*What you should do:*
Output every line below as it stands, dropping only the images.

*Available data:*
■ ■ ■

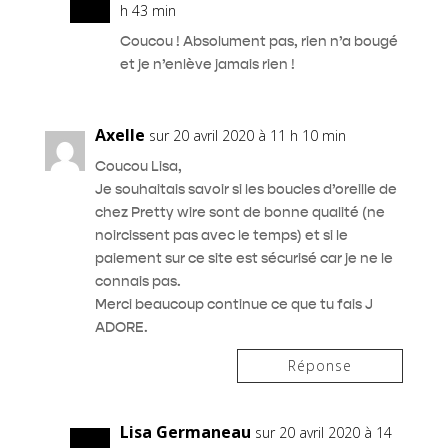
h 43 min
Coucou ! Absolument pas, rien n’a bougé
et je n’enlève jamais rien !
Axelle
sur 20 avril 2020 à 11 h 10 min
Coucou Lisa,
Je souhaitais savoir si les boucles d’oreille de
chez Pretty wire sont de bonne qualité (ne
noircissent pas avec le temps) et si le
paiement sur ce site est sécurisé car je ne le
connais pas.
Merci beaucoup continue ce que tu fais J
ADORE.
Réponse
Lisa Germaneau
sur 20 avril 2020 à 14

■ ■ ■

*Result of this exercise:*
h 43 min
Coucou ! Absolument pas, rien n’a bougé
et je n’enlève jamais rien !
Axelle
sur 20 avril 2020 à 11 h 10 min
Coucou Lisa,
Je souhaitais savoir si les boucles d’oreille de
chez Pretty wire sont de bonne qualité (ne
noircissent pas avec le temps) et si le
paiement sur ce site est sécurisé car je ne le
connais pas.
Merci beaucoup continue ce que tu fais J
ADORE.
Réponse
Lisa Germaneau
sur 20 avril 2020 à 14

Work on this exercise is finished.